■ **Instructions to follow**
Below, find the line containing "Bộ lọc hơi Yongyi QTYH-15" and the line containing "https://sctriesen.li/"; reproduce exactly those two and every line between them, omitting pictures.

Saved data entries

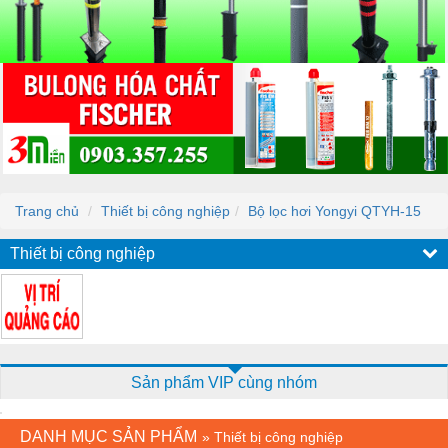
Trang chủ
Thiết bị công nghiệp
Bộ lọc hơi Yongyi QTYH-15
Thiết bị công nghiệp
Sản phẩm VIP cùng nhóm
DANH MỤC SẢN PHẨM
»
Thiết bị công nghiệp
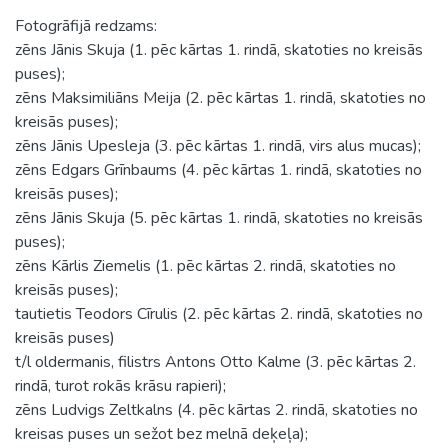
Fotogrāfijā redzams:
zēns Jānis Skuja (1. pēc kārtas 1. rindā, skatoties no kreisās
puses);
zēns Maksimiliāns Meija (2. pēc kārtas 1. rindā, skatoties no
kreisās puses);
zēns Jānis Upesleja (3. pēc kārtas 1. rindā, virs alus mucas);
zēns Edgars Grīnbaums (4. pēc kārtas 1. rindā, skatoties no
kreisās puses);
zēns Jānis Skuja (5. pēc kārtas 1. rindā, skatoties no kreisās
puses);
zēns Kārlis Ziemelis (1. pēc kārtas 2. rindā, skatoties no
kreisās puses);
tautietis Teodors Cīrulis (2. pēc kārtas 2. rindā, skatoties no
kreisās puses)
t/l oldermanis, filistrs Antons Otto Kalme (3. pēc kārtas 2.
rindā, turot rokās krāsu rapieri);
zēns Ludvigs Zeltkalns (4. pēc kārtas 2. rindā, skatoties no
kreisas puses un sežot bez melnā deķeļa);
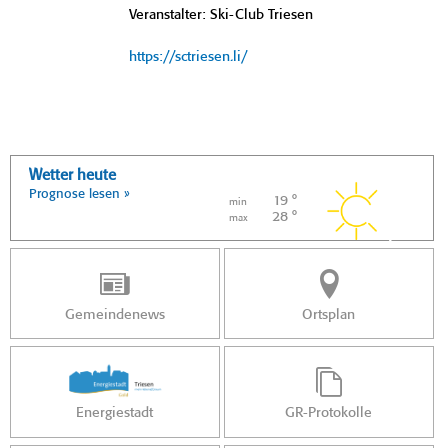
Veranstalter: Ski-Club Triesen
https://sctriesen.li/
Wetter heute
Prognose lesen »
19 °
min
28 °
max
Gemeindenews
Ortsplan
Energiestadt
GR-Protokolle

■ **Task response**
Bộ lọc hơi Yongyi QTYH-15
Thiết bị công nghiệp
Sản phẩm VIP cùng nhóm
DANH MỤC SẢN PHẨM
»
Thiết bị công nghiệp
Fotogrāfijā redzams:
zēns Jānis Skuja (1. pēc kārtas 1. rindā, skatoties no kreisās
puses);
zēns Maksimiliāns Meija (2. pēc kārtas 1. rindā, skatoties no
kreisās puses);
zēns Jānis Upesleja (3. pēc kārtas 1. rindā, virs alus mucas);
zēns Edgars Grīnbaums (4. pēc kārtas 1. rindā, skatoties no
kreisās puses);
zēns Jānis Skuja (5. pēc kārtas 1. rindā, skatoties no kreisās
puses);
zēns Kārlis Ziemelis (1. pēc kārtas 2. rindā, skatoties no
kreisās puses);
tautietis Teodors Cīrulis (2. pēc kārtas 2. rindā, skatoties no
kreisās puses)
t/l oldermanis, filistrs Antons Otto Kalme (3. pēc kārtas 2.
rindā, turot rokās krāsu rapieri);
zēns Ludvigs Zeltkalns (4. pēc kārtas 2. rindā, skatoties no
kreisas puses un sežot bez melnā deķeļa);
Veranstalter: Ski-Club Triesen
https://sctriesen.li/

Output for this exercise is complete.